Kiwi World-First Cellular Almond Milk Signals New Era For Plant Dairy media slide

New Zealand biotech startup Forever Harvest may have just landed one of the most consumer-relevant future food breakthroughs yet - a pilot production of what it says is the world’s first cellular almond milk. Forget the lab-coat headlines for a moment. This is really about one thing consumers already understand as almond milk booms globally. Right now though the almond industry itself is under serious pressure from water shortages, climate instability and rising production costs, especially in California, which produces roughly 80% of the world’s almonds. Almond milk has already become the world’s largest plant-milk category, with global sales forecast to exceed US$13 billion.

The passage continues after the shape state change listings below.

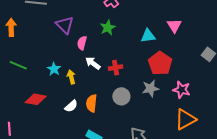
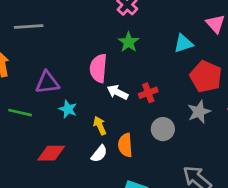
purple triangle: (65, 25) -> (47, 83), moved, turned -42
pink semicircle: (82, 43) -> (98, 68), size x1.5
yellow arrow: (71, 77) -> (100, 126), moved

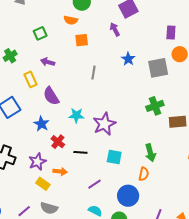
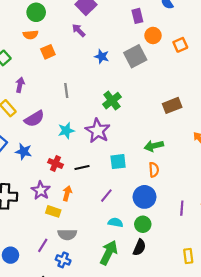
purple arrow: (48, 62) -> (20, 85), turned 104
gray line: (94, 73) -> (66, 91), moved
purple semicircle: (51, 96) -> (34, 119), turned -72
green cross: (155, 106) -> (112, 101), moved
blue star: (42, 124) -> (24, 152), moved
green arrow: (150, 153) -> (154, 146), turned 108
orange arrow: (60, 171) -> (67, 193), turned -64

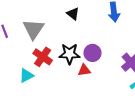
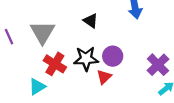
black triangle: (73, 14) -> (91, 21), moved
red triangle: (84, 70) -> (104, 77), turned -32

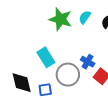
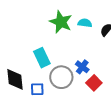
cyan semicircle: (85, 17) -> (85, 23), turned 56

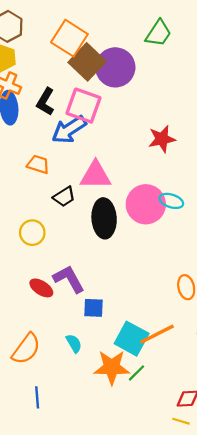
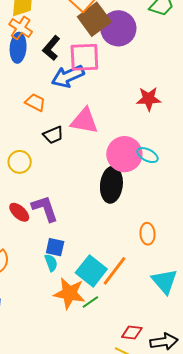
pink square: (84, 106) -> (84, 57), turned -32
black ellipse: (104, 218) -> (111, 185), moved
blue square: (93, 308) -> (55, 247), moved
orange line: (157, 334) -> (115, 271), turned -36
cyan semicircle: (74, 343) -> (51, 263), moved

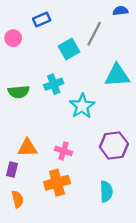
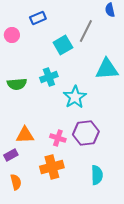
blue semicircle: (120, 11) -> (110, 10), turned -96
purple hexagon: (114, 145) -> (86, 133), moved
purple rectangle: (12, 170) -> (11, 155), turned 48

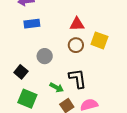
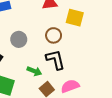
brown circle: (76, 45) -> (54, 35), moved

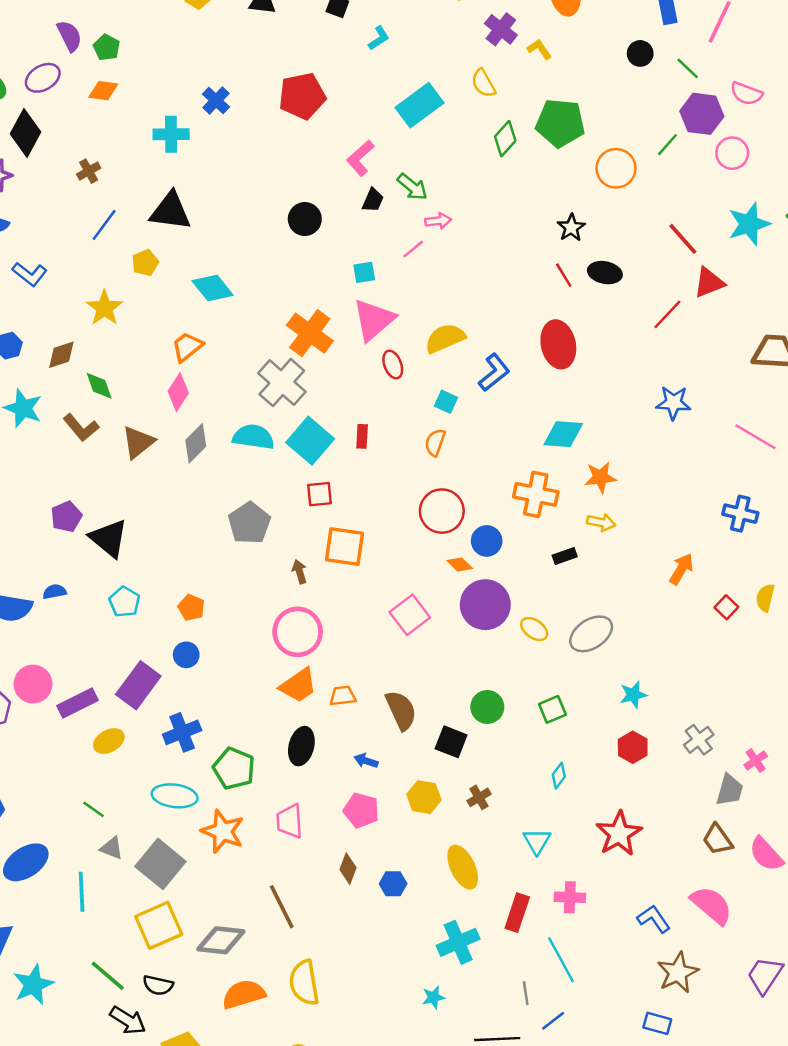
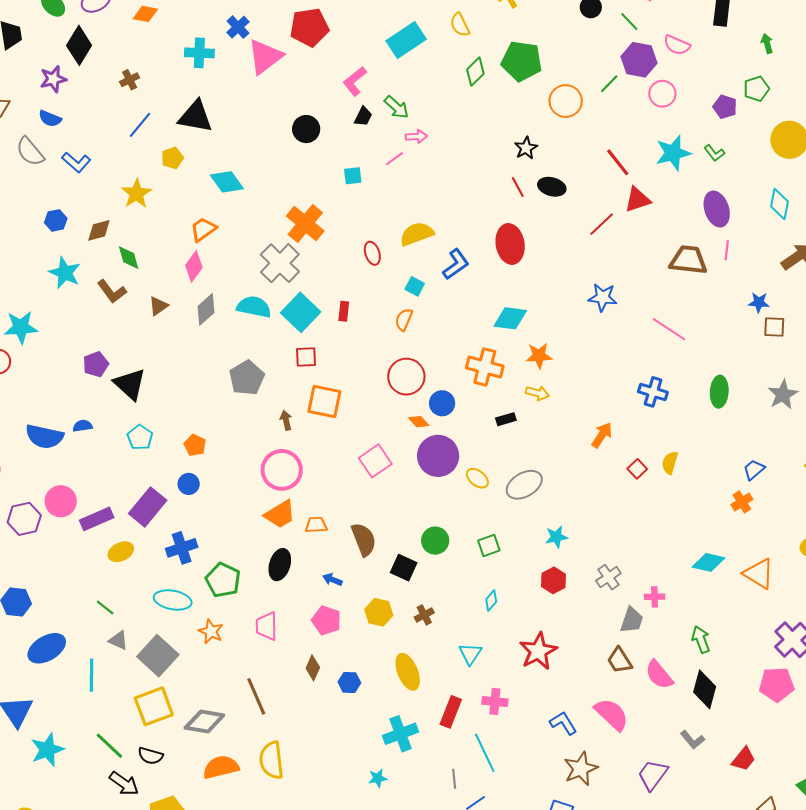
pink triangle: (374, 320) -> (265, 57), moved
brown triangle: (138, 442) -> (158, 306), size x0.7
pink cross: (756, 760) -> (655, 597), turned 30
orange star: (223, 831) -> (211, 631), size x0.7

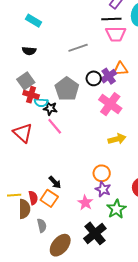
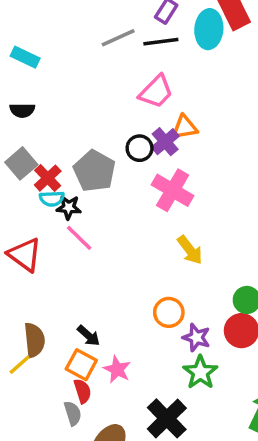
pink trapezoid: (116, 34) -> (156, 92), moved, turned -40
gray line: (78, 48) -> (118, 38), moved
red cross: (31, 95) -> (48, 178), moved, turned 35
yellow arrow: (117, 139) -> (190, 250), turned 72
purple star: (103, 189) -> (196, 337), moved
yellow line: (14, 195) -> (20, 365), turned -32
red semicircle: (33, 198) -> (83, 391), moved
pink star: (85, 203) -> (117, 369), moved
brown semicircle: (24, 209) -> (34, 340), moved

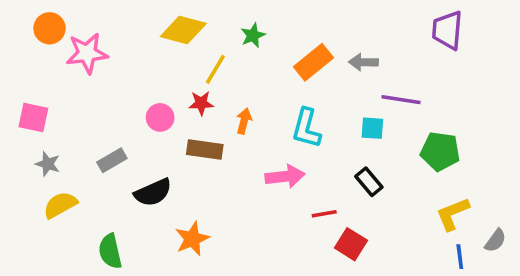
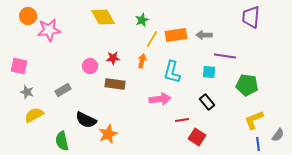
yellow diamond: (183, 30) -> (103, 17), turned 45
orange rectangle: (314, 62) -> (176, 35), turned 30
yellow line: (215, 69) -> (152, 39), moved
orange arrow: (244, 121) -> (142, 61), moved
black semicircle: (153, 192) -> (86, 120), moved, turned 50

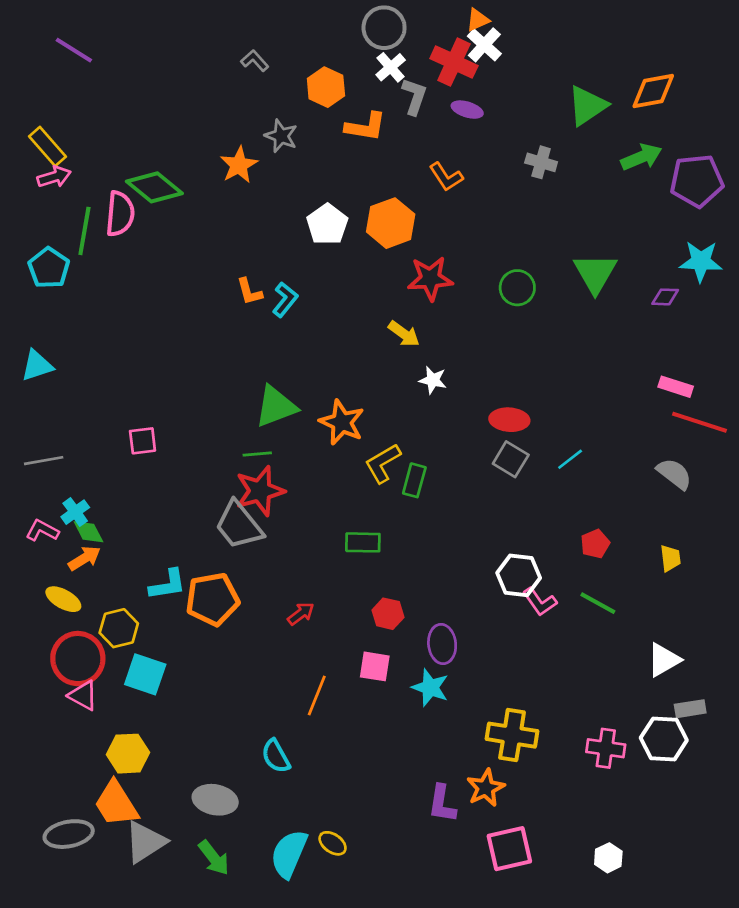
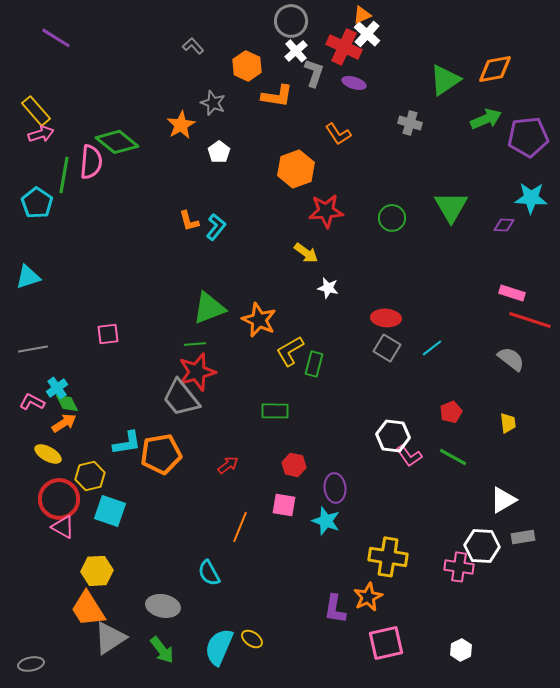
white pentagon: (327, 224) -> (219, 152), moved, size x0.7
white hexagon: (664, 739) -> (482, 546), moved
gray ellipse: (69, 834) -> (31, 664), moved, size x0.7

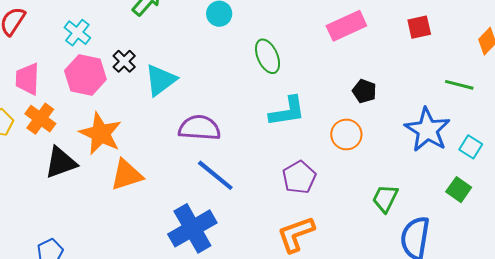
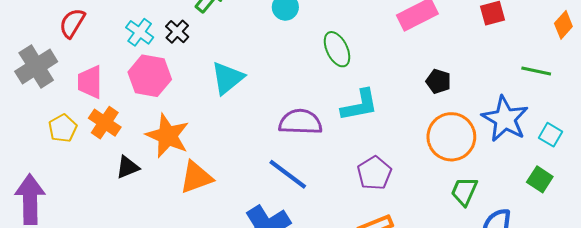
black cross: (124, 61) -> (177, 32), moved
purple semicircle: (200, 128) -> (300, 122), moved
orange circle: (346, 134) -> (451, 137), moved, size x1.5
black triangle: (61, 163) -> (128, 167), size x0.7

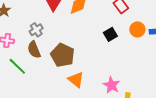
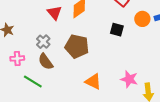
black square: (110, 34) -> (117, 30), turned -32
brown pentagon: (63, 55) -> (77, 46), moved

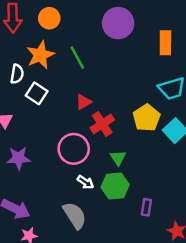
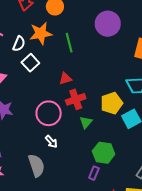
green triangle: (118, 158) -> (86, 122), moved
green hexagon: (115, 186) -> (104, 153), moved

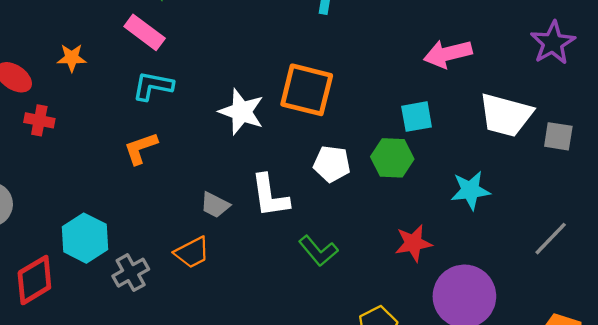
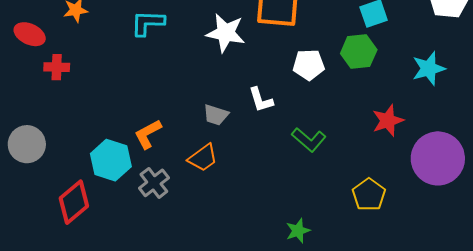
orange L-shape: (141, 148) -> (148, 134), moved
white L-shape: (270, 196) -> (261, 100), size x0.7

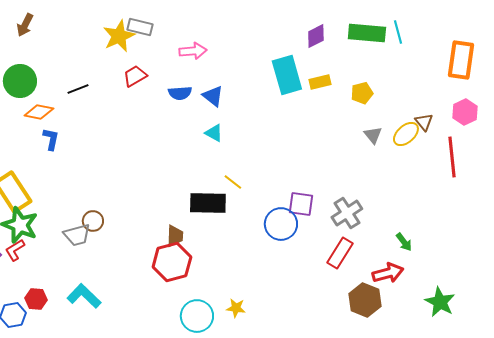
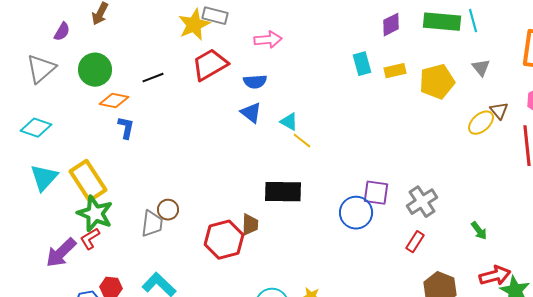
cyan rectangle: (287, 75) -> (362, 64), size x0.6
red trapezoid: (135, 76) -> (210, 65), size x1.5
yellow pentagon: (362, 93) -> (437, 82), size x1.6
blue triangle: (213, 96) -> (251, 113), moved
gray triangle: (373, 135) -> (481, 68), moved
yellow line: (233, 182) -> (302, 141), moved
gray trapezoid: (77, 235) -> (152, 224), turned -68
red rectangle: (340, 253) -> (415, 242), size x0.7
red hexagon: (172, 262) -> (224, 240), moved
red arrow: (388, 273) -> (495, 276), moved

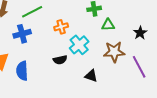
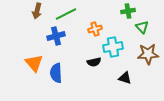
green triangle: (108, 25) -> (142, 27), turned 48
cyan cross: (79, 45) -> (113, 47), turned 30

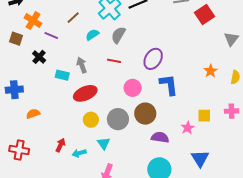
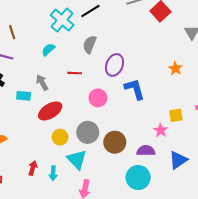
brown line: (73, 18) -> (12, 32), moved, turned -56
gray semicircle: (118, 35) -> (90, 44), moved
brown circle: (145, 114) -> (115, 142), moved
purple semicircle: (160, 137) -> (146, 151), moved
cyan triangle: (104, 143) -> (77, 160), size x1.5
cyan arrow: (79, 153) -> (53, 173), turned -64
blue triangle: (200, 158) -> (178, 160), turned 36

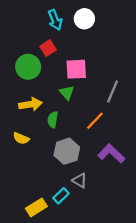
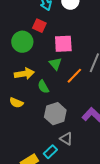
red square: (48, 48) -> (39, 26), turned -32
green semicircle: (53, 120) -> (43, 87), turned -40
orange line: (95, 121) -> (74, 76), moved

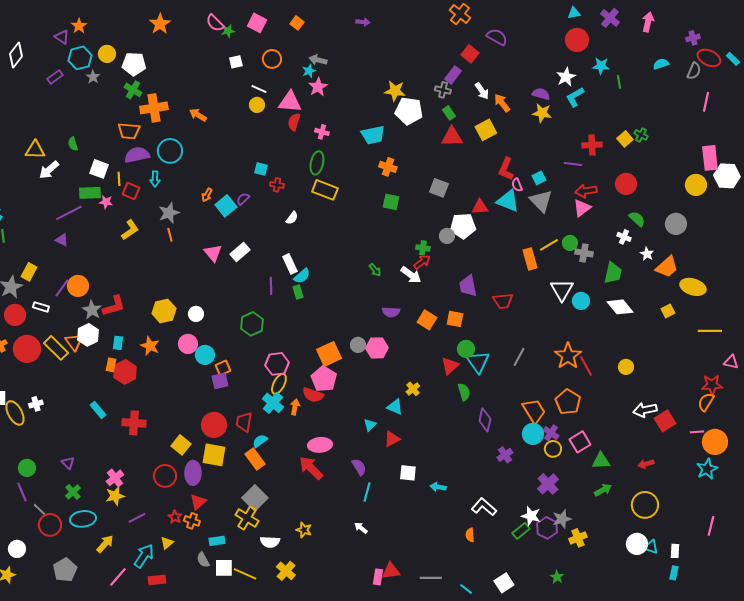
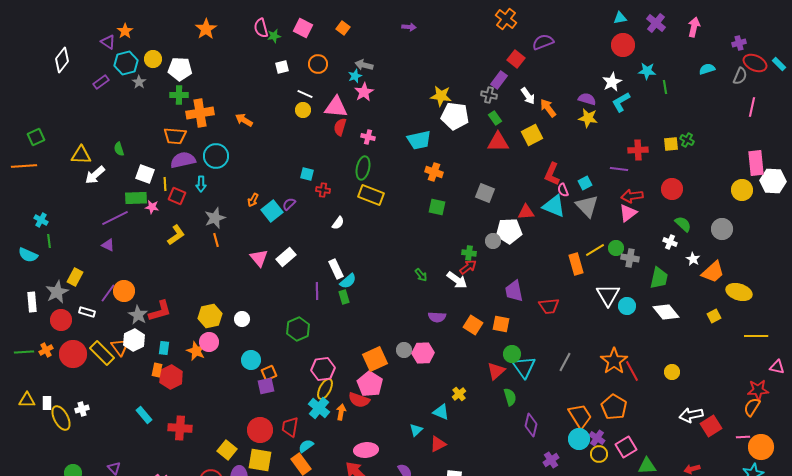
pink semicircle: (215, 23) -> (261, 28), turned 30
purple semicircle: (497, 37) -> (543, 42), turned -50
green cross: (133, 90) -> (179, 95), turned -30
yellow square: (625, 139) -> (671, 144), turned 35
pink circle: (188, 344) -> (209, 342), moved

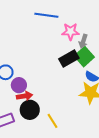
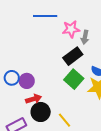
green square: (84, 57) -> (74, 79), moved
purple circle: (19, 85) -> (27, 81), moved

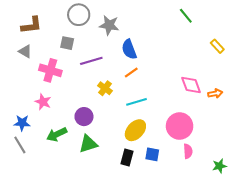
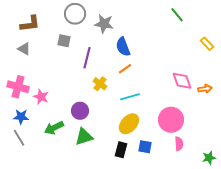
purple line: (91, 61) -> (87, 58), turned -60
pink cross: (50, 70) -> (18, 87), moved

That is where Forever Harvest’s “cellular horticulture” model becomes commercially fascinating. Rather than growing entire almond trees requiring huge amounts of land and irrigation, the company cultivates almond cells directly inside controlled bioreactors. In theory, this could eventually produce almond flavour, fats, nutrients and functionality without needing orchards vulnerable to drought, heatwaves or water restrictions. And the implications go well beyond almonds. If the process works commercially, the same logic could potentially apply to oat, soy and coconut milk ingredients too, especially as weather volatility increasingly impacts crop yields globally.


This feels less like “alternative milk” and more like the next evolution of food infrastructure itself. Consumers are already comfortable drinking oat, almond, soy and coconut milk. The psychological leap here is much smaller than cultivated meat because the product category already exists at mass scale. The question now is whether cellular horticulture can eventually manufacture plant ingredients more reliably, more sustainably and more economically than agriculture itself. If it can, New Zealand may suddenly find itself sitting on one of the more important global future-food IP plays.